Reproduce each line of the data exactly as it is.

-- Data shown follows --

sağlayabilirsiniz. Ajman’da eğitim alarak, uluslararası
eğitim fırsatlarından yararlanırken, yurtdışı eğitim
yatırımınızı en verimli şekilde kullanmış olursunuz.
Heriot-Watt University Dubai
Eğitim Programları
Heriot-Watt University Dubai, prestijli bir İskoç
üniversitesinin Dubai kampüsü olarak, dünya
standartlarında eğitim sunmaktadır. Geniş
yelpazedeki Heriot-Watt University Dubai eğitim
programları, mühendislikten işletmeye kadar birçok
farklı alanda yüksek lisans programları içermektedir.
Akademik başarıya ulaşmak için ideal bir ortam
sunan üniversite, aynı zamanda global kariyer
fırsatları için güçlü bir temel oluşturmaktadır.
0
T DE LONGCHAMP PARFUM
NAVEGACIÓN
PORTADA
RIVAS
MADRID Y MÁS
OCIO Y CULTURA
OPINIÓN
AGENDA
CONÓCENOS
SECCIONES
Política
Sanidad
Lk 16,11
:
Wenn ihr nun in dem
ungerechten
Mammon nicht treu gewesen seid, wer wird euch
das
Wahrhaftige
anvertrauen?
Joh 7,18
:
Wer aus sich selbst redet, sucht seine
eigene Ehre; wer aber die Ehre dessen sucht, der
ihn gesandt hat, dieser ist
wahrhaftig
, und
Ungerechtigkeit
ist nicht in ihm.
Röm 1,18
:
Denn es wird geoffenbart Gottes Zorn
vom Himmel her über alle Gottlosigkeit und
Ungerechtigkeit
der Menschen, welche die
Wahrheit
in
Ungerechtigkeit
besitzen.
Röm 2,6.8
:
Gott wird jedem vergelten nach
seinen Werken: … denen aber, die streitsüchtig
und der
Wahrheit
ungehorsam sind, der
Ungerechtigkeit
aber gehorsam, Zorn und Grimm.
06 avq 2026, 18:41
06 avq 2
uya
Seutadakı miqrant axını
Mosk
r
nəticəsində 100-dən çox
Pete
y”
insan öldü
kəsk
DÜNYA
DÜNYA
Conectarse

-- Data shown concluded --

Output for this exercise
sağlayabilirsiniz. Ajman’da eğitim alarak, uluslararası
eğitim fırsatlarından yararlanırken, yurtdışı eğitim
yatırımınızı en verimli şekilde kullanmış olursunuz.
Heriot-Watt University Dubai
Eğitim Programları
Heriot-Watt University Dubai, prestijli bir İskoç
üniversitesinin Dubai kampüsü olarak, dünya
standartlarında eğitim sunmaktadır. Geniş
yelpazedeki Heriot-Watt University Dubai eğitim
programları, mühendislikten işletmeye kadar birçok
farklı alanda yüksek lisans programları içermektedir.
Akademik başarıya ulaşmak için ideal bir ortam
sunan üniversite, aynı zamanda global kariyer
fırsatları için güçlü bir temel oluşturmaktadır.
0
T DE LONGCHAMP PARFUM
NAVEGACIÓN
PORTADA
RIVAS
MADRID Y MÁS
OCIO Y CULTURA
OPINIÓN
AGENDA
CONÓCENOS
SECCIONES
Política
Sanidad
Lk 16,11
:
Wenn ihr nun in dem
ungerechten
Mammon nicht treu gewesen seid, wer wird euch
das
Wahrhaftige
anvertrauen?
Joh 7,18
:
Wer aus sich selbst redet, sucht seine
eigene Ehre; wer aber die Ehre dessen sucht, der
ihn gesandt hat, dieser ist
wahrhaftig
, und
Ungerechtigkeit
ist nicht in ihm.
Röm 1,18
:
Denn es wird geoffenbart Gottes Zorn
vom Himmel her über alle Gottlosigkeit und
Ungerechtigkeit
der Menschen, welche die
Wahrheit
in
Ungerechtigkeit
besitzen.
Röm 2,6.8
:
Gott wird jedem vergelten nach
seinen Werken: … denen aber, die streitsüchtig
und der
Wahrheit
ungehorsam sind, der
Ungerechtigkeit
aber gehorsam, Zorn und Grimm.
06 avq 2026, 18:41
06 avq 2
uya
Seutadakı miqrant axını
Mosk
r
nəticəsində 100-dən çox
Pete
y”
insan öldü
kəsk
DÜNYA
DÜNYA
Conectarse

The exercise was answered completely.